The Orange Chamber of Commerce, founded on Aug. 17, 1921, is a nonprofit organization that advocates on behalf of businesses and focuses on boosting the city’s economy. The chamber’s president, Al Ricci, cut the opening ribbon outside of the chamber’s new office location.
“I’m here to tell you that the Chamber has been at the table for the last 100 years, and we will be at the table for the next 100 years,” Ricci said.
Officials also praised Drews for being among the first in this county’s history to achieve a gold medal in volleyball.
“This team accomplished something no other women’s U.S. [volleyball] team had to date, and that is bringing home a gold medal. We are so fortunate that one of the members of that team made the wise choice of looking for a place to live out here in Southern California and coming from Indiana,” Mayor Mark Murphy said during the event.
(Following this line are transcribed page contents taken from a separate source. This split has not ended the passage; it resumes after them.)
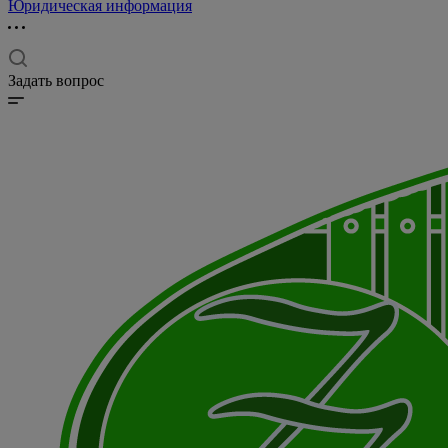
Юридическая информация
Задать вопрос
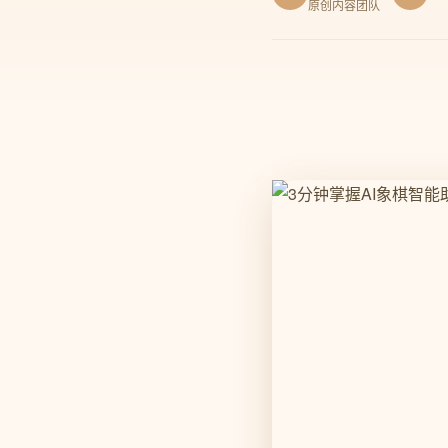
原创内容团队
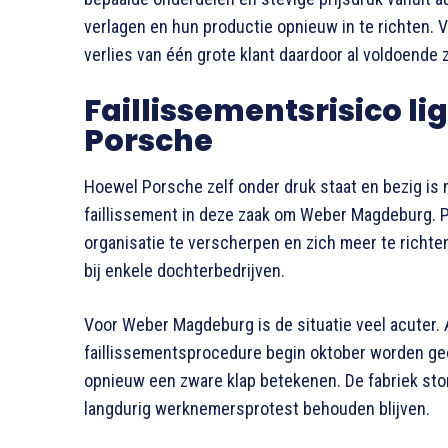
verlagen en hun productie opnieuw in te richten. 
verlies van één grote klant daardoor al voldoende 
Faillissementsrisico ligt
Porsche
Hoewel Porsche zelf onder druk staat en bezig is
faillissement in deze zaak om Weber Magdeburg. 
organisatie te verscherpen en zich meer te richten
bij enkele dochterbedrijven.
Voor Weber Magdeburg is de situatie veel acuter. 
faillissementsprocedure begin oktober worden g
opnieuw een zware klap betekenen. De fabriek ston
langdurig werknemersprotest behouden blijven.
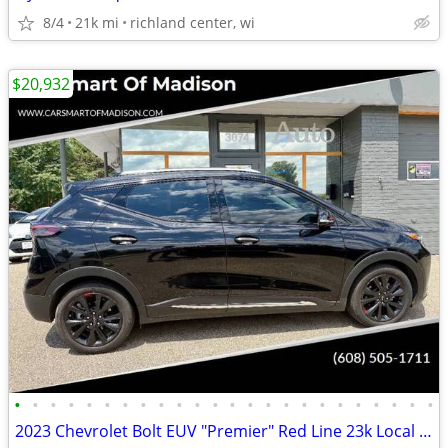
8/4
21k mi
richland center, wi
$20,932
•
•
•
•
•
•
•
•
•
•
•
•
•
•
•
•
•
•
•
•
•
•
•
•
2023 Chevrolet Bolt EUV "Premier" Red Line 23k Local Clean Title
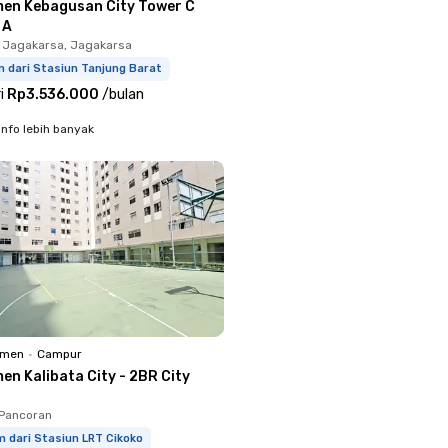
en Kebagusan City Tower C
 A
 Jagakarsa, Jagakarsa
 dari Stasiun Tanjung Barat
i
Rp3.536.000
/
bulan
info lebih banyak
emen
•
Campur
en Kalibata City - 2BR City
 Pancoran
m dari Stasiun LRT Cikoko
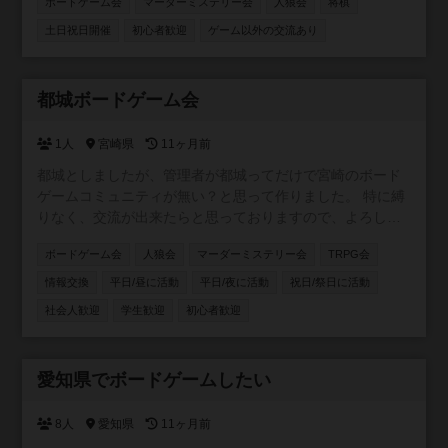
ボードゲーム会
マーダーミステリー会
人狼会
将棋
ち寄り大歓迎 出入り途中入退室OK 飲食持ち込みOK 協力型
ゲーム多し ファシリテーター在中 ギターセッションタイム
土日祝日開催
初心者歓迎
ゲーム以外の交流あり
もあり
参加自由
都城ボードゲーム会
1人
宮崎県
11ヶ月前
都城としましたが、管理者が都城ってだけで宮崎のボード
ゲームコミュニティが無い？と思って作りました。 特に縛
りなく、交流が出来たらと思っておりますので、よろしく
お願いします〜！
ボードゲーム会
人狼会
マーダーミステリー会
TRPG会
情報交換
平日/昼に活動
平日/夜に活動
祝日/祭日に活動
社会人歓迎
学生歓迎
初心者歓迎
参加自由
愛知県でボードゲームしたい
8人
愛知県
11ヶ月前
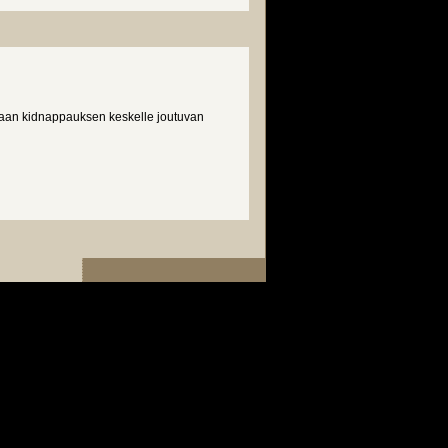
aan kidnappauksen keskelle joutuvan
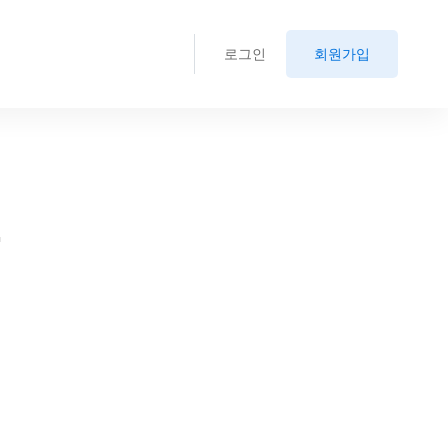
로그인
회원가입
.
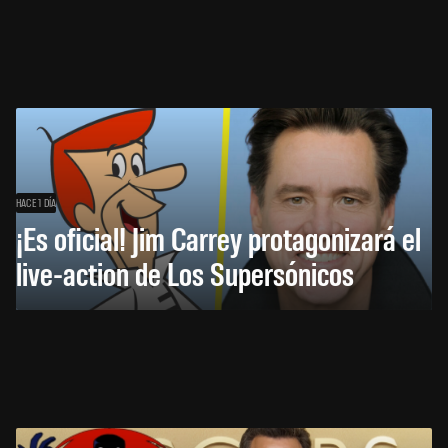
HACE 1 DÍA
¡Es oficial! Jim Carrey protagonizará el
live-action de Los Supersónicos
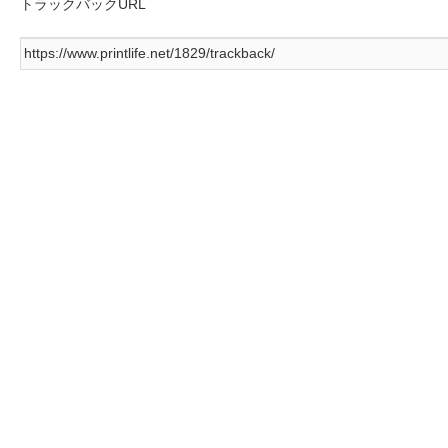
トラックバックURL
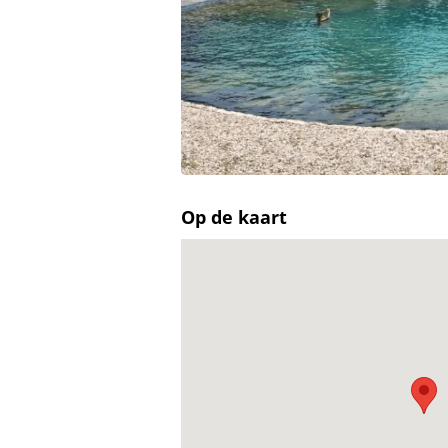
Op de kaart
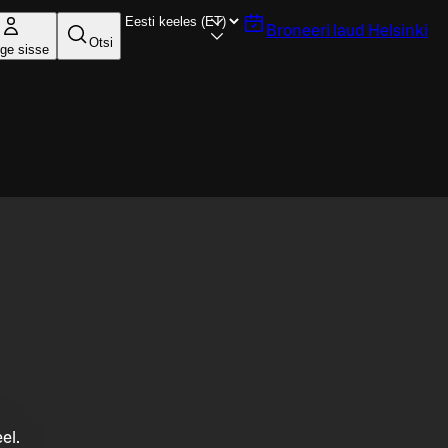
Broneeri laud
Helsinki
Otsi
ige sisse
el.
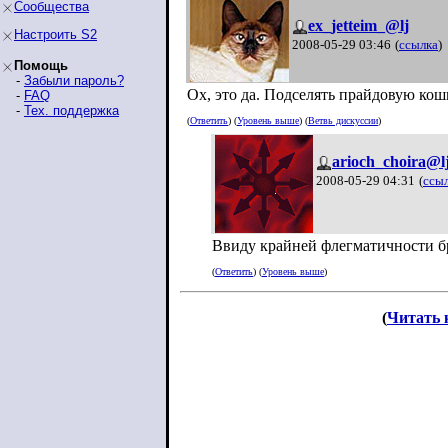
Сообщества
ex_jetteim_@lj
Настроить S2
2008-05-29 03:46
(
ссылка
)
Помощь
-
Забыли пароль?
Ох, это да. Подселять прайдовую кош
-
FAQ
-
Тех. поддержка
(
Ответить
) (
Уровень выше
) (
Ветвь дискуссии
)
arioch_choira@l
2008-05-29 04:31
(
ссы
Ввиду крайней флегматичности б
(
Ответить
) (
Уровень выше
)
(
Читать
Drews moved to California from her small hometown in Indiana in 2017 to train with the U.S. women’s volleyball team in Anaheim.
She recalled living in a small apartment she shared with six teammates and visiting the Orange Plaza to destress from her intense weekly training.
“On Sundays, I would go to church, and I would get a coffee, just walk around, and it felt like a little slice of my small town in California,” Drews said at the event.
“Fast forward to now, 2021, and that Olympic dream has come to fruition with the US Women’s National Team, but also my old town Orange dream has also come to fruition. We’re now residents in this community and love it here, and so this is also just very surreal and very special.”
Murphy congratulated Drews with a proclamation and announced Aug. 18, 2021, to be “Annie Drew’s Day” in Orange.
Supervisor Don Wagner offered Drews a certificate of recognition for her accomplishment.
“Not only were you competing at the highest level, but competing under circumstances that are genuinely unprecedented in the history of this planet, and for you to accomplish what you did, bring back the gold the way you did, and come back as such a model for America is truly inspiring,” Wagner said.
Wagner congratulated the chamber with a proclamation from the county for supporting the city’s business community for a century.
Murphy praised the chamber’s contributions, saying, “The city lives on the prosperity of business, and small businesses especially, and the chamber is an integral role in all of that.”
Murphy added that the quality of the city’s public services, such as the fire and police departments, along with the city’s quality of life, are dependent on the “prosperity of the business community and the revenues that they generate.”
Congressman Lou Correa recognized the Orange Chamber of Commerce during the event.
“It’s good to be back on Main Street, Orange, California,” Correa said.
“A lot of things happen in this world, a lot of things [are] going on in Washington, D.C. But at the end of the day, we come back, and we answer to you on Main Street. So, keep talking to us, keep screaming at us, make sure we listen and we do what’s right.”